WHAT YOU NEED TO DO:
Report back every line in the data that includes the string "name".

Bounding box prediction data:
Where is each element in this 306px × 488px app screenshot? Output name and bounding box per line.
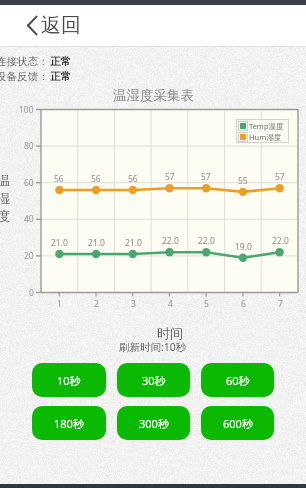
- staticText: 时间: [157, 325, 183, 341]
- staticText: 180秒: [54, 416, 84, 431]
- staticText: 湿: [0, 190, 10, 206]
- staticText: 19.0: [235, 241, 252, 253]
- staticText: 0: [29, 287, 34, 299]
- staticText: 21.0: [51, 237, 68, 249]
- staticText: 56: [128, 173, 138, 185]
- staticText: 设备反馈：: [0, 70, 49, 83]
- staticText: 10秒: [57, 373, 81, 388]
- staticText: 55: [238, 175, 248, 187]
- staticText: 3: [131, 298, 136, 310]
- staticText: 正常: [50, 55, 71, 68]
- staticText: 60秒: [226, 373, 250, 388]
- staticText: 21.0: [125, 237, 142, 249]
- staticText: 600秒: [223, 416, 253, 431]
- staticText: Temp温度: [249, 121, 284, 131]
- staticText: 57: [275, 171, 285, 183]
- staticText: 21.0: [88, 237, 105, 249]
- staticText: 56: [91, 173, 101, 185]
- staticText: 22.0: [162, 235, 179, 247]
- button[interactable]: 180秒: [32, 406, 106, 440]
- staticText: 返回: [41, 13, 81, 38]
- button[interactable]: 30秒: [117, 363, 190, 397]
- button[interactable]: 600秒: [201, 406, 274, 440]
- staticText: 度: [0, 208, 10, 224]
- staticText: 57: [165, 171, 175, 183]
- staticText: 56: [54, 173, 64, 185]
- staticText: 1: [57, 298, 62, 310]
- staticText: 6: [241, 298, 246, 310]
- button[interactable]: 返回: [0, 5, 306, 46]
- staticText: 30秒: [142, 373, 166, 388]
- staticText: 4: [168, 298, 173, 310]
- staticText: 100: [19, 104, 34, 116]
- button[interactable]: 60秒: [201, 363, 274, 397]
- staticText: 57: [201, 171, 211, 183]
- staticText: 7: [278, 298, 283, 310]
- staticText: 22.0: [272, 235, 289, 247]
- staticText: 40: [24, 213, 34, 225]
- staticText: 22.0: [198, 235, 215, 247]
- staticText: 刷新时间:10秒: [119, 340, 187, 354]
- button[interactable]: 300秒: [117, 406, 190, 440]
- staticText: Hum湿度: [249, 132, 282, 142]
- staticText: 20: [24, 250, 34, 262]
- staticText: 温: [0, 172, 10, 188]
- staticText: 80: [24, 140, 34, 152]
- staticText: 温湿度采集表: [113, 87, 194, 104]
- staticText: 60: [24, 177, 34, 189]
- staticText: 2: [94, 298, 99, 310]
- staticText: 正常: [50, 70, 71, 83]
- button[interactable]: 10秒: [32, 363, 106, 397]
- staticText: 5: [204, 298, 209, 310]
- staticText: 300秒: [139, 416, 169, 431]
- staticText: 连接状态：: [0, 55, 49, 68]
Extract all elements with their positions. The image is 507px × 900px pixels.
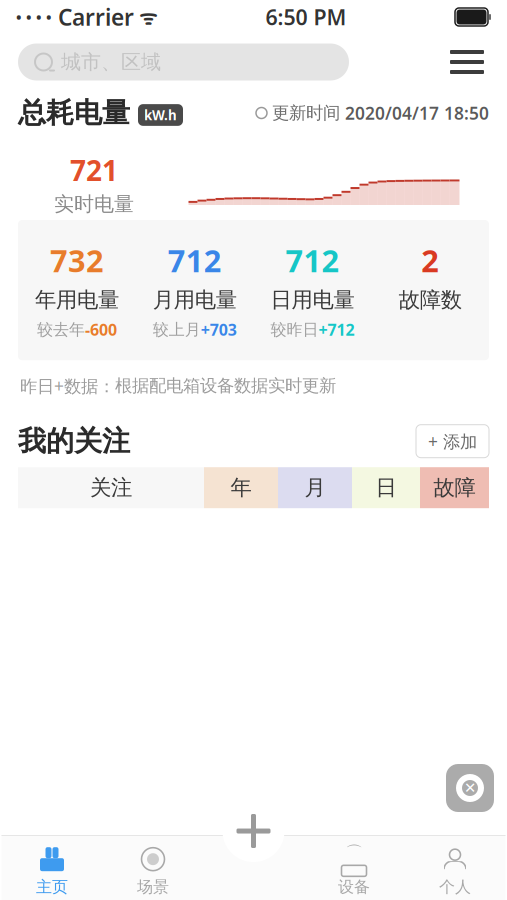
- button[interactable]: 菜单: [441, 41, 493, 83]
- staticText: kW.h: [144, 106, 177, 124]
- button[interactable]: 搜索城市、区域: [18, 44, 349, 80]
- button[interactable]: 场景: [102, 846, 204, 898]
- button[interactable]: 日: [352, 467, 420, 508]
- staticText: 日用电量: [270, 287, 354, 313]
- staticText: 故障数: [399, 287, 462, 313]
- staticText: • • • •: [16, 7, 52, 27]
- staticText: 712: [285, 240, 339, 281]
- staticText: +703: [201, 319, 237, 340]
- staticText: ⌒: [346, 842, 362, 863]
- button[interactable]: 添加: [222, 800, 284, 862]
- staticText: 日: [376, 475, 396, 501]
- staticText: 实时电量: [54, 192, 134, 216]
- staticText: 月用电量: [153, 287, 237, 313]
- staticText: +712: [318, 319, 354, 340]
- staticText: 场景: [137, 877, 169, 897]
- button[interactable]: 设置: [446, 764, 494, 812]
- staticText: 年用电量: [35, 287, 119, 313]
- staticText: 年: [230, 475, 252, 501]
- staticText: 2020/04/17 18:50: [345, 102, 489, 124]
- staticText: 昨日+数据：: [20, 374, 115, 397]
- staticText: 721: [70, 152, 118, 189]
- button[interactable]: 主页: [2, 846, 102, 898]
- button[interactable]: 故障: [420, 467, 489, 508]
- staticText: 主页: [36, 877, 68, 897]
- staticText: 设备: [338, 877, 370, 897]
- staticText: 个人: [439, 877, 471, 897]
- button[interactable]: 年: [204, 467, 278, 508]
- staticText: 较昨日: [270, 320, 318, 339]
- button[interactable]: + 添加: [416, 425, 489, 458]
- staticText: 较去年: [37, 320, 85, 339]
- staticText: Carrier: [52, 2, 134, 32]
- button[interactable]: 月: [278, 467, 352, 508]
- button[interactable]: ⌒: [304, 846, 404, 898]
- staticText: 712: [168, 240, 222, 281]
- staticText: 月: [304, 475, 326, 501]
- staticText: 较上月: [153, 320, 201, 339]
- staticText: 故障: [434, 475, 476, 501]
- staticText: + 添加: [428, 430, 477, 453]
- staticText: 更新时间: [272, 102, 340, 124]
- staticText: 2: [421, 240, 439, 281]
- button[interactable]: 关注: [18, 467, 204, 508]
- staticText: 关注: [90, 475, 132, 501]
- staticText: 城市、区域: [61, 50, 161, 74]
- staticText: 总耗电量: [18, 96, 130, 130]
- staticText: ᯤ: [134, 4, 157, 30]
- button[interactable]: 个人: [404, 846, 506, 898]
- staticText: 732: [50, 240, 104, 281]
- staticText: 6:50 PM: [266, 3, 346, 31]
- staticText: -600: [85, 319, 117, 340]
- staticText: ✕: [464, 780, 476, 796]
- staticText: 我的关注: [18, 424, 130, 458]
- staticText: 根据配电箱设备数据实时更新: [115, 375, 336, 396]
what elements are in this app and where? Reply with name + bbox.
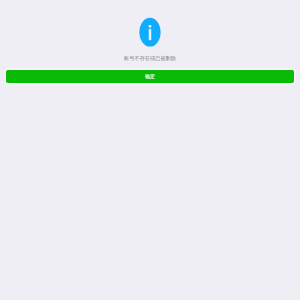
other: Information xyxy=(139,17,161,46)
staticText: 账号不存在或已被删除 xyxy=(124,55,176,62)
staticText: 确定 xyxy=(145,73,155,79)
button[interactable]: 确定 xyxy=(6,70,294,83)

...

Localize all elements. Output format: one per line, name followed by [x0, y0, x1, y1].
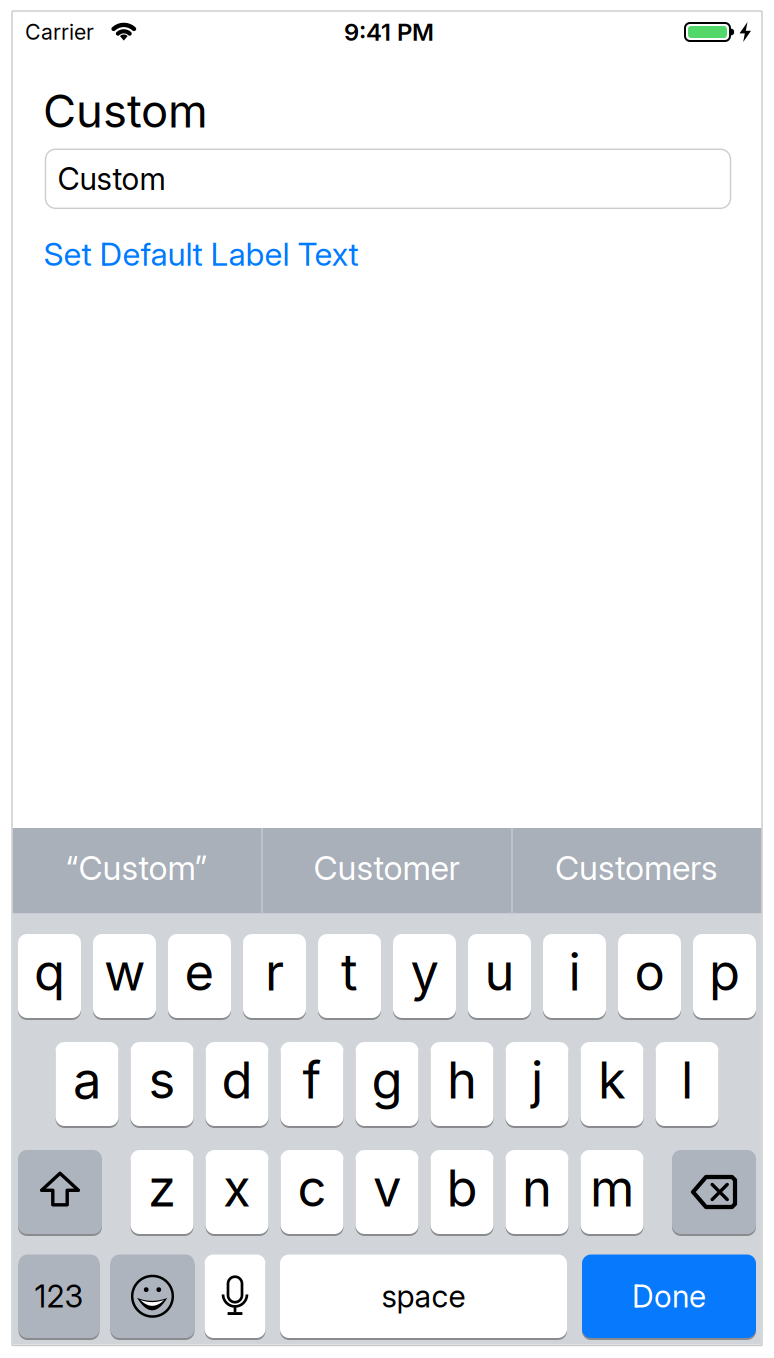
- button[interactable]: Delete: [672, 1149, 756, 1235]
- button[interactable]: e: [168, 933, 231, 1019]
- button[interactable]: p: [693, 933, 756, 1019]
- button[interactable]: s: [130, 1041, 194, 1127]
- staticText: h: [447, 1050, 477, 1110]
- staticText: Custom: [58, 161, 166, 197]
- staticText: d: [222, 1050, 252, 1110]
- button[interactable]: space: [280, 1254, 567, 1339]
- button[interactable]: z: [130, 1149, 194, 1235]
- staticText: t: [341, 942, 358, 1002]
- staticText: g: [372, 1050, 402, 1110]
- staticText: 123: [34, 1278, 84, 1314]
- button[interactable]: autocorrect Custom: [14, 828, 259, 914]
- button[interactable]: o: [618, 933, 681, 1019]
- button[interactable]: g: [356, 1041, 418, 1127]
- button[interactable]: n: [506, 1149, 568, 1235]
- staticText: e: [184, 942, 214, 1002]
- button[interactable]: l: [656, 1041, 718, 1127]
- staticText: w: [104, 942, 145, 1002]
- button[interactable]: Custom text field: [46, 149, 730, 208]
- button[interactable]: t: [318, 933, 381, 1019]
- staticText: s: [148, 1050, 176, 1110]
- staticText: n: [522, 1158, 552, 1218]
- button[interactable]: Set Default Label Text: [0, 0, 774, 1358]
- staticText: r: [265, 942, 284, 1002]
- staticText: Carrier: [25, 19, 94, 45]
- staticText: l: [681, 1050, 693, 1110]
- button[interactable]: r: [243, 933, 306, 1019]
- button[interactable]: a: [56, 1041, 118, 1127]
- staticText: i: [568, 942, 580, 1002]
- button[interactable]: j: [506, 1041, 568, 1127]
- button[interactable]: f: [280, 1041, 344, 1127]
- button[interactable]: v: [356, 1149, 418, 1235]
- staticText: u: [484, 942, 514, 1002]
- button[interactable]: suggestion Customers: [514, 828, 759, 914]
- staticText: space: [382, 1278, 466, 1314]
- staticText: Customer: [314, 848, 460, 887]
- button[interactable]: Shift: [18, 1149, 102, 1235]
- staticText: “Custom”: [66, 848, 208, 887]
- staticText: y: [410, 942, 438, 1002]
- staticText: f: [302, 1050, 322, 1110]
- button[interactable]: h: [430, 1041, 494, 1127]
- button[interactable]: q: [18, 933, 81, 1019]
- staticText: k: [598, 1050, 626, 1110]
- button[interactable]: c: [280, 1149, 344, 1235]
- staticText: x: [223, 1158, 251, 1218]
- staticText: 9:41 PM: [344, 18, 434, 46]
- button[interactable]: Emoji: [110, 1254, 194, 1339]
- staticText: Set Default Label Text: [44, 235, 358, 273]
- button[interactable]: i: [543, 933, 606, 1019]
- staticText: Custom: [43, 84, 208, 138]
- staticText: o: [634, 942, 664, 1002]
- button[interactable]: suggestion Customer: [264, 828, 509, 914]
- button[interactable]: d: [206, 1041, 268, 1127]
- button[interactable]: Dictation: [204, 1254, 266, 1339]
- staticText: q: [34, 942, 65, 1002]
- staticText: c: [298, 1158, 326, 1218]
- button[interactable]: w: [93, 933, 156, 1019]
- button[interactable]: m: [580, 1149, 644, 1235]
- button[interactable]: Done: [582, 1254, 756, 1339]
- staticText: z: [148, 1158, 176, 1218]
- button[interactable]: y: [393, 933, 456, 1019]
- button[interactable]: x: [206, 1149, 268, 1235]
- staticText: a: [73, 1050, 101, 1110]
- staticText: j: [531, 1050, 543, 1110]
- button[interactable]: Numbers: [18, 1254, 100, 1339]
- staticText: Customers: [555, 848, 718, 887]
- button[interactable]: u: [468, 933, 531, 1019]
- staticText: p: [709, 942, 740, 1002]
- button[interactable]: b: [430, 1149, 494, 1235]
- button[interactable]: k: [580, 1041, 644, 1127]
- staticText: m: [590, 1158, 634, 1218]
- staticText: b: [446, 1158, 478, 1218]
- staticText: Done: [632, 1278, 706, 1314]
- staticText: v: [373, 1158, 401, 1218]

TASK OUTPUT:
Where is each element in this 306px × 488px app screenshot? Output name and bounding box per line.
what elements are in this app and where? Reply with name + bbox.
Localize all elements. Output format: one per line, name followed by [x0, y0, x1, y1].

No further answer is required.